## SUPPLIED ENTRIES
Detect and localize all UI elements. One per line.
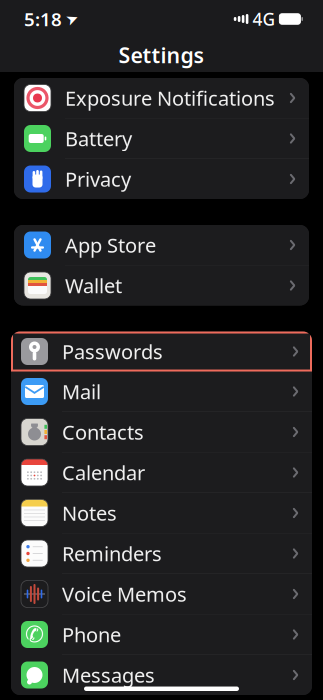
button[interactable]: ✆ [11, 614, 312, 655]
button[interactable]: Calendar [11, 452, 312, 493]
button[interactable]: Messages [11, 655, 312, 695]
button[interactable]: Notes [11, 493, 312, 534]
button[interactable]: App Store [14, 225, 309, 266]
staticText: Contacts [62, 419, 144, 445]
button[interactable]: Contacts [11, 412, 312, 452]
staticText: Settings [118, 41, 204, 69]
staticText: ➤ [66, 11, 78, 27]
staticText: Calendar [62, 459, 145, 486]
staticText: ✆ [25, 622, 44, 647]
staticText: App Store [65, 232, 156, 258]
staticText: Messages [62, 662, 155, 688]
staticText: Passwords [62, 338, 163, 365]
staticText: 5:18 [24, 7, 62, 31]
staticText: 4G [252, 8, 275, 30]
button[interactable]: Passwords [11, 332, 312, 372]
button[interactable]: Exposure Notifications [14, 78, 309, 118]
button[interactable]: Mail [11, 372, 312, 412]
staticText: Exposure Notifications [65, 85, 275, 111]
staticText: Wallet [65, 272, 122, 299]
button[interactable]: Voice Memos [11, 574, 312, 614]
staticText: Privacy [65, 166, 131, 192]
staticText: Voice Memos [62, 581, 187, 607]
button[interactable]: Battery [14, 118, 309, 159]
staticText: Phone [62, 621, 121, 648]
staticText: Notes [62, 500, 117, 526]
button[interactable]: Wallet [14, 266, 309, 306]
staticText: Reminders [62, 540, 162, 567]
button[interactable]: Reminders [11, 534, 312, 574]
button[interactable]: Privacy [14, 159, 309, 199]
staticText: Mail [62, 378, 101, 405]
staticText: Battery [65, 125, 132, 152]
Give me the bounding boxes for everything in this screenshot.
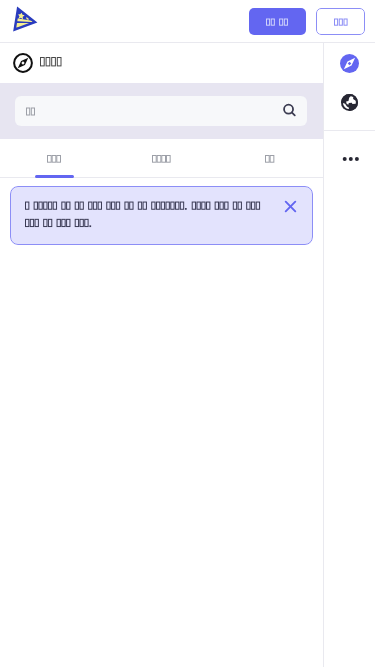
button[interactable]: Close bbox=[278, 194, 302, 218]
button[interactable] bbox=[0, 43, 323, 83]
button[interactable] bbox=[316, 8, 365, 35]
button[interactable]: App logo bbox=[11, 7, 38, 34]
button[interactable]: More options bbox=[324, 141, 375, 176]
button[interactable] bbox=[15, 96, 307, 126]
button[interactable] bbox=[0, 139, 107, 178]
button[interactable] bbox=[107, 139, 215, 178]
button[interactable]: Explore bbox=[324, 43, 375, 83]
button[interactable]: Language bbox=[324, 83, 375, 121]
button[interactable] bbox=[215, 139, 323, 178]
button[interactable] bbox=[249, 8, 306, 35]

## WHAT IS REQUIRED
With the pictures omitted, reproduce the records in full and exactly.

## RESPONSE AREA
Detect and localize all UI elements. One per line.
button[interactable]: ✆ [11, 614, 312, 655]
button[interactable]: Calendar [11, 452, 312, 493]
button[interactable]: Messages [11, 655, 312, 695]
button[interactable]: Notes [11, 493, 312, 534]
button[interactable]: App Store [14, 225, 309, 266]
staticText: Contacts [62, 419, 144, 445]
button[interactable]: Contacts [11, 412, 312, 452]
staticText: Settings [118, 41, 204, 69]
staticText: ➤ [66, 11, 78, 27]
staticText: Calendar [62, 459, 145, 486]
staticText: ✆ [25, 622, 44, 647]
staticText: App Store [65, 232, 156, 258]
staticText: Messages [62, 662, 155, 688]
staticText: Passwords [62, 338, 163, 365]
staticText: 5:18 [24, 7, 62, 31]
staticText: 4G [252, 8, 275, 30]
button[interactable]: Passwords [11, 332, 312, 372]
button[interactable]: Exposure Notifications [14, 78, 309, 118]
button[interactable]: Mail [11, 372, 312, 412]
staticText: Exposure Notifications [65, 85, 275, 111]
staticText: Wallet [65, 272, 122, 299]
button[interactable]: Voice Memos [11, 574, 312, 614]
staticText: Privacy [65, 166, 131, 192]
staticText: Voice Memos [62, 581, 187, 607]
button[interactable]: Battery [14, 118, 309, 159]
staticText: Phone [62, 621, 121, 648]
staticText: Notes [62, 500, 117, 526]
button[interactable]: Wallet [14, 266, 309, 306]
staticText: Reminders [62, 540, 162, 567]
button[interactable]: Reminders [11, 534, 312, 574]
button[interactable]: Privacy [14, 159, 309, 199]
staticText: Mail [62, 378, 101, 405]
staticText: Battery [65, 125, 132, 152]
Give me the bounding boxes for everything in this screenshot.
button[interactable]: Close bbox=[278, 194, 302, 218]
button[interactable] bbox=[0, 43, 323, 83]
button[interactable] bbox=[316, 8, 365, 35]
button[interactable]: App logo bbox=[11, 7, 38, 34]
button[interactable]: More options bbox=[324, 141, 375, 176]
button[interactable] bbox=[15, 96, 307, 126]
button[interactable] bbox=[0, 139, 107, 178]
button[interactable] bbox=[107, 139, 215, 178]
button[interactable]: Explore bbox=[324, 43, 375, 83]
button[interactable]: Language bbox=[324, 83, 375, 121]
button[interactable] bbox=[215, 139, 323, 178]
button[interactable] bbox=[249, 8, 306, 35]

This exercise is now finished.